Islam has never learned how to be a religion. It’s a tyranny by its very nature. Until it learns to let the door swing both ways, and permit Muslims to decide not to be Muslims without penalty, then the world has no choice but to fight against it in order to be free.

Mr. Card has a new novel out today, Empire, on the subject of a new American civil war. (The first quarter of the book is available online. Read Chapter Two, I beg you.) Such a war has been an ongoing topic here at TSM, most recently revisited in Reasonable People, so this is a book I will most definitely be buying in the not-too-distant future. Mr. Card is now doing his rounds of interviews in support of the book release. He was on local radio Monday morning, and today he was interviewed by Mr. and Mrs. Instapundit in a 40+ minute podcast that ranged over a wide array of topics, mostly not the book. That interview is linked here, and I strongly recommend you listen to it as the pieces I have transcribed from it are taken just a bit out of context. It doesn’t sound as bad when you hear the entire discussion. Plus, it’s a damned interesting discussion.

Here’s the pertinent portion, starting about 2/3rds of the way through the interview:

The real problem here is that both parties are pushing towards ideological purity. We have the movement within the Republican party of getting rid of the RINOs – the Republicans in Name Only. We have Democrats who actually spurned Joseph Lieberman because he supported the war. Which means what, they’dve gotten rid of Scoop Jackson, Patrick Moynihan, the greatest Democrats, the reason I became a Democrat? The answer is “Yes, of course they would.”

But when people insist on ideological purity, with incoherent ideologies – and that’s what really both parties offer us right now – incoherent ideologies, there’s no reason why the fact that I oppose the death penalty should mean that I must therefore support freely available abortions. Simply no reason why those should be related. There’s no reason in the world why the fact that I support a fairly strong program of gun control should in any way imply that I support a complete ban on, on, uh, personally owned weapons. No reason why the fact that I support gun control should say anything about how I feel about free-market capitalism. Um, et cetera, et cetera. What do they have to do with each other? And above all, what does being liberal have to do with opposing, or, uh, supporting the war against terror? Our enemies in the war against terror are so anti-liberal that you would think it would be liberals leaping to protect the world from these monstrous ideologies.

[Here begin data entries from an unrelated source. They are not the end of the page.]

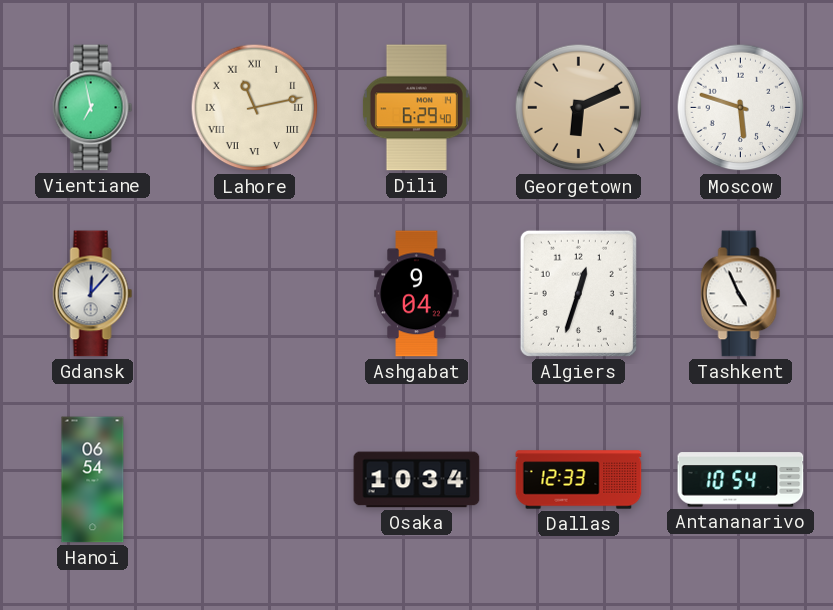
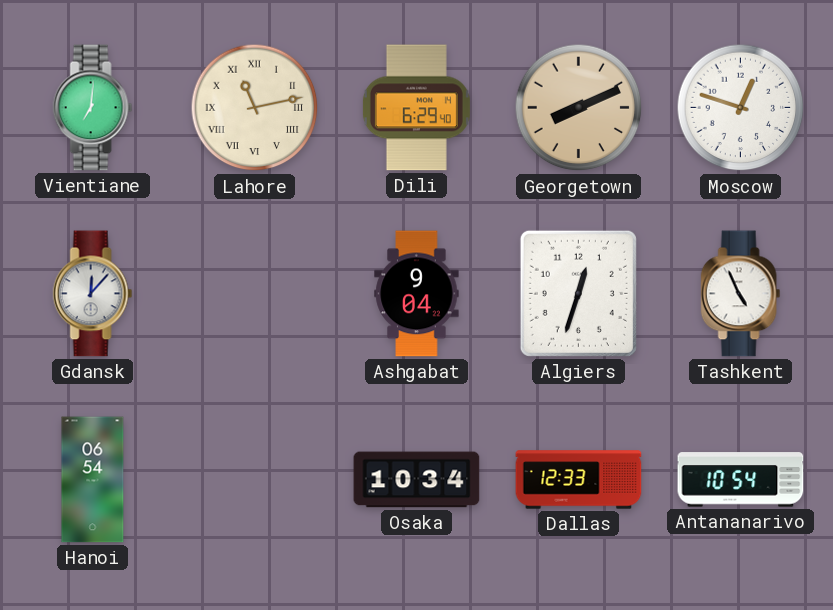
Vientiane: 6:58 -> 7:01
Georgetown: 6:11 -> 8:11
Moscow: 5:48 -> 12:48
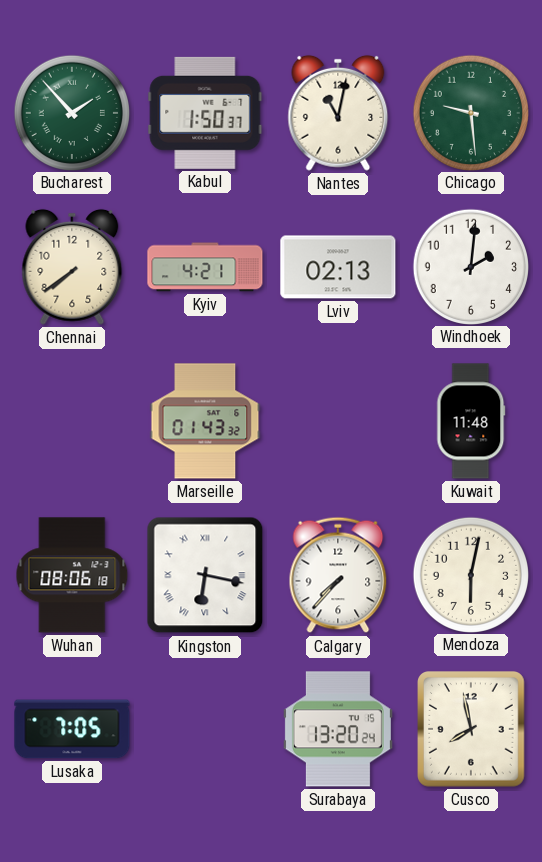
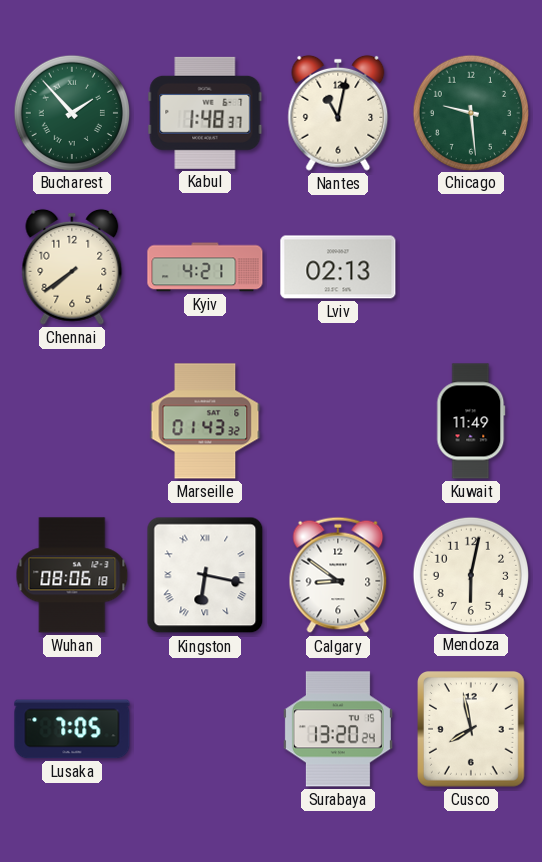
Kabul: 1:50 -> 1:48
Windhoek: 2:01 -> none
Kuwait: 11:48 -> 11:49
Calgary: 7:37 -> 8:51
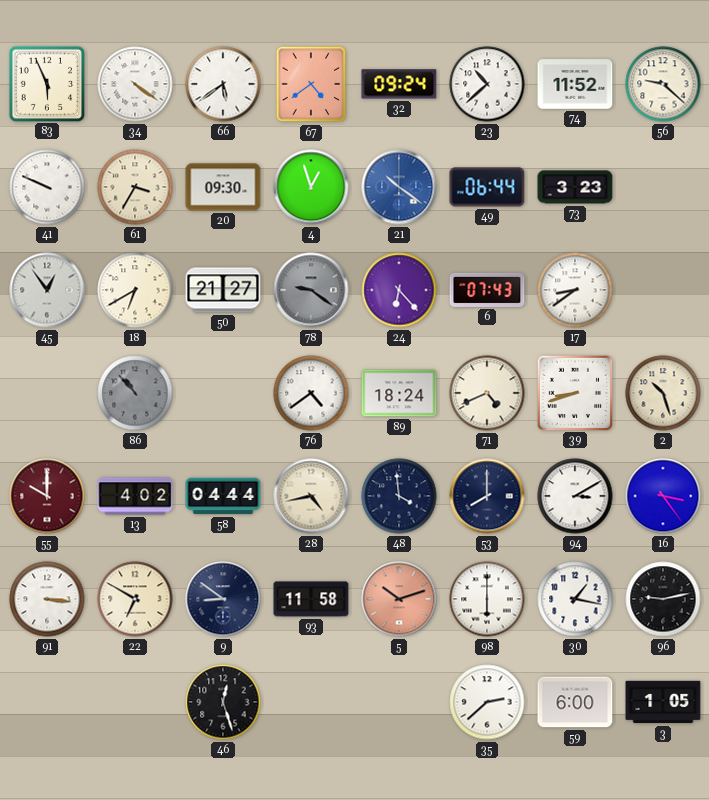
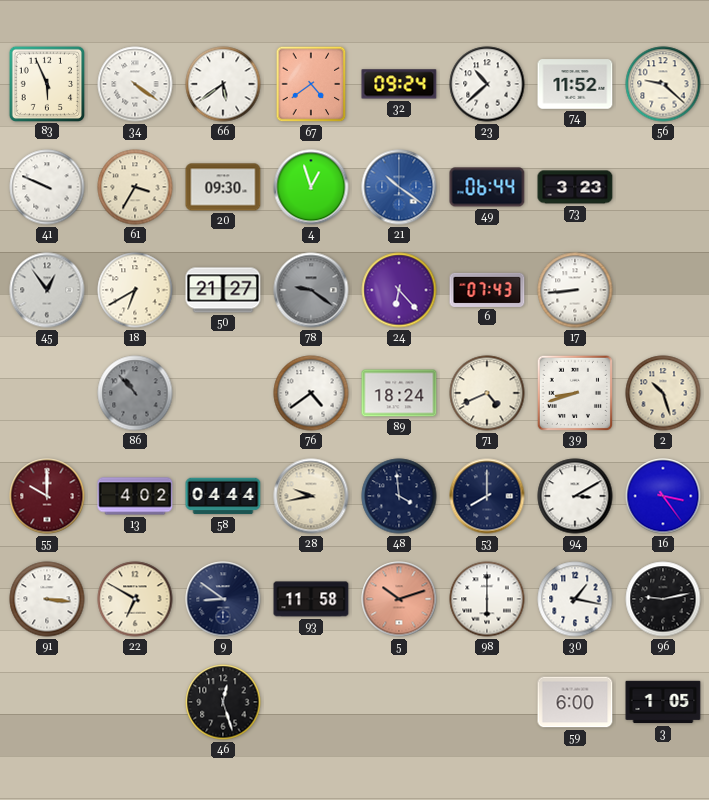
17: 8:39 -> 8:44
28: 4:43 -> 9:43
35: 2:38 -> none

A lot of it has to do with where the money is coming from in politics today. We have hard-core ideologues, ideologically-driven groups, that contribute money according to their issue. And that’s where these (political) packages were assembled. The NRA knows that Republicans are on their side. If they ever find a Republican who isn’t, of course, they’ll jettison him and he won’t get their money. They’ll support his opponent, if his opponent is willing to say that he’s against any kind of gun control. So we have a group that is a one-issue ideological group, pumping money into campaigns. And, so, the Republican party has become essentially owned by one team of unrelated ideologues who drive them in one direction and the Democratic party is supported by their team of one-issue ideologues who don’t have anything to do with each other, but they’ve picked their party. And so the parties then reflect where the money’s coming from.

When you begin to feel that there is no political recourse, where do you turn? What do you do?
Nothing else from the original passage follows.